XIII settimana del Tempo Ordinario – Martedì
La tempesta sedata
Salito sulla barca, i suoi discepoli lo seguirono. Ed ecco, avvenne nel mare un grande sconvolgimento, tanto che la barca era coperta dalle onde; ma egli dormiva. Allora si accostarono a lui e lo svegliarono, dicendo: «Salvaci, Signore, siamo perduti!». Ed egli disse loro: «Perché avete paura, gente di poca fede?». Poi si alzò, minacciò i venti e il mare e ci fu grande bonaccia. Tutti, pieni di stupore, dicevano: «Chi è mai costui, che perfino i venti e il mare gli obbediscono?». Mt 8,23-27
Il mare di Tiberiade, con le sue frequenti burrasche, rappresenta molto bene l’esperienza della vita con tutte le sue difficoltà. In quella descritta dal vangelo di oggi, siamo colpiti dalla contrapposizione tra lo spavento dei discepoli e la calma di Gesù, che dorme tranquillo, come se per lui i venti e la tempesta non esistessero. Sorge allora un dubbio: il mare si agita perché Gesù dorme?, oppure la fede permette a Gesù di dormire, nonostante l’agitarsi del mare? Entrambe queste domande sono lecite, e tutte e due nascondono una verità.

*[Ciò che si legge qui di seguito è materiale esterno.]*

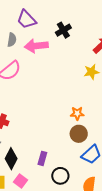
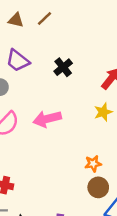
pink arrow: (36, 46) -> (47, 119), moved

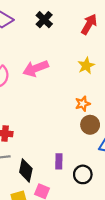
yellow star: (103, 112) -> (86, 66), moved

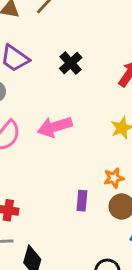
purple rectangle: (59, 161) -> (82, 201), moved

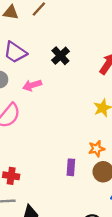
pink arrow: (55, 127) -> (32, 85), moved, size x0.7

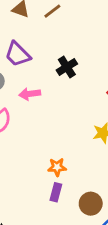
orange star: (97, 149) -> (57, 167), moved

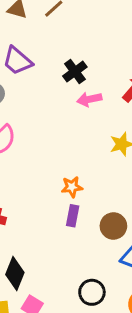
pink arrow: (30, 94) -> (89, 99), moved

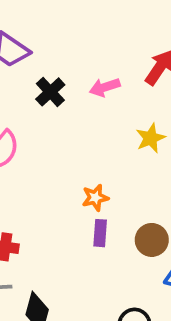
black cross: (75, 71) -> (50, 92), moved

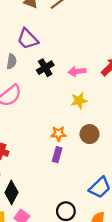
yellow star: (151, 138) -> (79, 101), moved
brown circle: (152, 240) -> (90, 134), moved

La nostra esperienza di vita, infatti, con i suoi alti e bassi nella fede, ci ha insegnato che tutte le volte che abbiamo avuto poca fede, Gesù si è come addormentato, assentandosi dalle nostre vicende, che i venti hanno subito sconvolto, ed è stata tempesta. Ma è anche vero che, quando sotto i venti della vita, si sono verificate delle tempeste e non abbiamo avuto la fede di abbandonarci nelle mani del Signore, abbiamo sempre vissuto l’esperienza della paura. A un certo punto, in entrambi i casi, come i discepoli nel vangelo di oggi, abbiamo dovuto svegliare il Signore gridando: «Salvaci, Signore, siamo perduti». Possiamo, però, testimoniare che, a quel punto, il Signore è sempre intervenuto da par suo: le tempeste si sono sedate, il mare si è calmato ed è stata bonaccia. Nasce, allora, un’altra domanda: «Com’è possibile che dopo aver sperimentato tante volte la fedeltà del Signore nel districare le nostre matasse ingarbugliate, facciamo ancora l’esperienza della nostra poca fede?». È un mistero che ha le radici nella incapacità a comprendere fino in fondo l’importanza dell’aver fede, ma, tutto sommato, va bene così, perché ci permette di sperimentare ogni volta la bontà del Signore e il suo sollecito intervento nelle nostre vicende umane. È la stessa esperienza che da piccoli hanno fatto i nostri figli quando, non sapendo ancora nuotare, venivano al largo con noi, fiduciosi nel fatto che una mano per sorreggerli gliel’avremmo sempre data.